Von Jan-Ole Niermann | 28.08.2018
    Zwei Kinder stehen am Fenster einer Kita und gucken anderen Kindern draußen beim Spielen zun
    Kinder in guten Betreuungsverhältnissen haben deutlich bessere Bildungschancen als Kinder in schlechteren Betreuungsverhältnissen, wie Studien zeigen (dpa / picture alliance / Jens Wolf)
    Morgens um 9 in der Kita "Lydia" in Bielefeld: Fast alle 25 Kinder der Fledermaus-Gruppe sind schon da. Sie werden von 3 Erzieherinnen und Erziehern betreut. Eike-Rosenkranz-Huesmann leitet die evangelische Kita. Ihr ist es wichtig, dass in kleinen Gruppen gearbeitet wird:
    "Wenn alle drei Kollegen in der Fledermausgruppe da sind, dann werden Experimente gemacht. Da kann Sprachförderung betrieben werden. Da kann auch mal jemand auf ein Kind in 1-1-Betreuung eingehen, um auf ein Kind, was sich mit jemandem gestritten hat, was sich gestoßen hat, einzugehen. Das geht mit drei Leuten einfacher in der Gruppe als nur mit zweien."
    Personalschlüssel ist das entscheidende Kriterium
    Mit drei Erziehern für 25 Kindern kommt die Kita "Lydia" den Forderungen der Experten der Bertelsmann-Stiftung sehr nah. Für Anette Stein ist der Personalschlüssel das entscheidende Kriterium für die Kita-Qualität: Sie empfiehlt, dass eine Erzieher etwa 7,5 Kinder betreuen sollte, in den Krippen für die Kleinen sogar nur drei Kinder:
    "Es gibt wissenschaftliche Studien, die zeigen, dass Kinder, wenn zu viele Kinder von einer Fachkraft betreut werden, sich schlechter entwickeln. Also das hat Auswirkungen auf die sprachliche Entwicklung, auf die gesamte Bewegungsentwicklung, aber auch auf das Wohlbefinden von Kindern und das bedeutet, dass die Kinder, die in diesen guten Betreuungsverhältnissen sind, deutlich bessere Bildungschancen haben als die Kinder, die woanders leben und in schlechteren Betreuungsverhältnissen sind."

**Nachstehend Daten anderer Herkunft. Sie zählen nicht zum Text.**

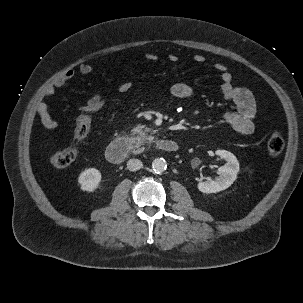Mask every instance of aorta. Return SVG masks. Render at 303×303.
I'll return each instance as SVG.
<instances>
[{"mask_svg": "<svg viewBox=\"0 0 303 303\" xmlns=\"http://www.w3.org/2000/svg\"><path fill=\"white\" fill-rule=\"evenodd\" d=\"M152 168L156 173H162L167 168V162L164 158H156L152 162Z\"/></svg>", "mask_w": 303, "mask_h": 303, "instance_id": "762f6f07", "label": "aorta"}]
</instances>
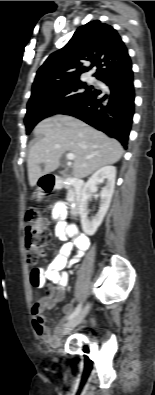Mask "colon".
Segmentation results:
<instances>
[{
	"label": "colon",
	"instance_id": "colon-1",
	"mask_svg": "<svg viewBox=\"0 0 155 395\" xmlns=\"http://www.w3.org/2000/svg\"><path fill=\"white\" fill-rule=\"evenodd\" d=\"M52 238L46 218L36 208L26 214L25 248L26 259L30 265H36L44 256V249Z\"/></svg>",
	"mask_w": 155,
	"mask_h": 395
}]
</instances>
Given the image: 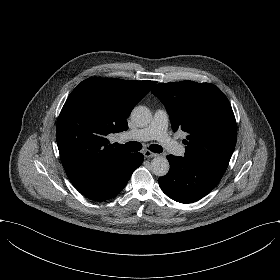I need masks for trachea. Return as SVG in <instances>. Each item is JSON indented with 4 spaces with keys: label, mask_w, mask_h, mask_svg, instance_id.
<instances>
[{
    "label": "trachea",
    "mask_w": 280,
    "mask_h": 280,
    "mask_svg": "<svg viewBox=\"0 0 280 280\" xmlns=\"http://www.w3.org/2000/svg\"><path fill=\"white\" fill-rule=\"evenodd\" d=\"M114 146L118 149L128 151V152H137V151H140L142 148V145L136 141H130L126 144L115 143ZM149 149H150V151H152L154 153H161L163 151V147H161L158 144L150 145Z\"/></svg>",
    "instance_id": "1"
}]
</instances>
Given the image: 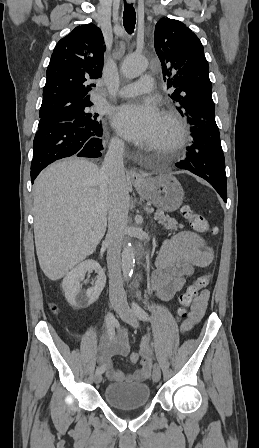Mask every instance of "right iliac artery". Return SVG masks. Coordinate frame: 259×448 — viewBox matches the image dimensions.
<instances>
[{"mask_svg": "<svg viewBox=\"0 0 259 448\" xmlns=\"http://www.w3.org/2000/svg\"><path fill=\"white\" fill-rule=\"evenodd\" d=\"M116 318L112 313H108L106 316V327H107V333L110 338H114L115 336V325H116ZM105 371L104 366H99L96 369V373L102 374Z\"/></svg>", "mask_w": 259, "mask_h": 448, "instance_id": "82829eb1", "label": "right iliac artery"}]
</instances>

    Die Bertelsmann-Stiftung führt den Ländermonitor regelmäßig durch und wertet dafür die Daten der statistischen Ämter des Bundes und der Länder aus: 2012 musste eine Fachkraft demnach fast zehn Kinder betreuen, 2017 waren es statistisch gesehen nur noch etwa neun Kinder. Für die Experten sind die Unterschiede zwischen den Bundesländern immer noch zu groß: Auf der Deutschlandkarte ist der Westen zum Beispiel vielerorts grünlich eingefärbt – hier nähern sich die Betreuungsschlüssel den empfohlenen 7,5 Kindern pro Fachkraft an. Im Osten hingegen sind fast alle Landkreise rot gekennzeichnet, weil hier zehn oder noch mehr Kinder von einer Fachkraft betreut werden müssen.

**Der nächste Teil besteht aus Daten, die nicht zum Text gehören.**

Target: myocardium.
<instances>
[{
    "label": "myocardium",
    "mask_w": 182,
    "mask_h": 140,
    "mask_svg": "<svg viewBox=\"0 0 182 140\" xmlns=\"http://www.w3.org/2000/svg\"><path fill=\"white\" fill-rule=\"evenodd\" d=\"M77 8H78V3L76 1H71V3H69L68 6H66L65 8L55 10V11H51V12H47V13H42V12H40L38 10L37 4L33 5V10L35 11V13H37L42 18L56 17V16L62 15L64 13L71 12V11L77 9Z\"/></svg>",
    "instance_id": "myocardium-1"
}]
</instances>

    Guter Personalschlüssel verursacht hohe Mehrkosten
    "Baden-Württemberg ist jetzt schon seit Jahren Spitzenreiter. Sowohl im Bereich der Krippen als auch der Kindergartenkinder. Das Schlusslicht sind Sachsen für die jüngeren Kinder, also für die Krippenkinder und im Bereich der Kindergarten ist es Mecklenburg-Vorpommern, die da die schlechtesten Personalschlüssel haben. Und um Personalschlüssel zu verbessern, da müssen Sie richtig viel Geld investieren. Und das geht über die finanzielle Kraft eines Bundeslandes oft hinaus."
    Für faire Bildungschancen unabhängig vom Wohnort braucht es mehr Geld vom Bund, so die Experten der Bertelsmann Stiftung aus Gütersloh. Deutschland brauche einheitliche Standards, sagt Anette Stein:
    "Für eine kindgerechte Kita-Qualität brauchen wir im Moment zusätzlich mehr als sechs Milliarden Euro zu den bereits zugesagten Mitteln. Das bedeutet, es ist eine enorme Finanzierungslücke, die im Augenblick im Raum steht."
    Einheitsstandards auch bei Öffnungszeiten erwünscht
    Gute Kitas, unabhängig vom Wohnort. Das würde sich auch die Leiterin der evangelischen Kita "Lydia" in Bielefeld wünschen. Eike Rosenkranz-Huesmann:
    "Heutzutage ist es ja so, dass es von Bundesland zu Bundesland, teilweise von Kommune zu Kommune, sehr große Unterschiede gibt. Deswegen fände ich solche Eckpunkte, was so Standards, wie Personalschlüssel, Ausstattung, Öffnungszeiten angeht, dass man da einen einheitlichen Rahmen schafft."
    Eine generelle Beitragsfreiheit lehnen die Experten der Bertelsmann-Stiftung übrigens ab –da ohne Kita-Beiträge der Eltern noch mehr Geld fehle und darunter wieder die Qualität leiden würde. Aber: Arme Familien sollten von den Kita-Gebühren befreit werden.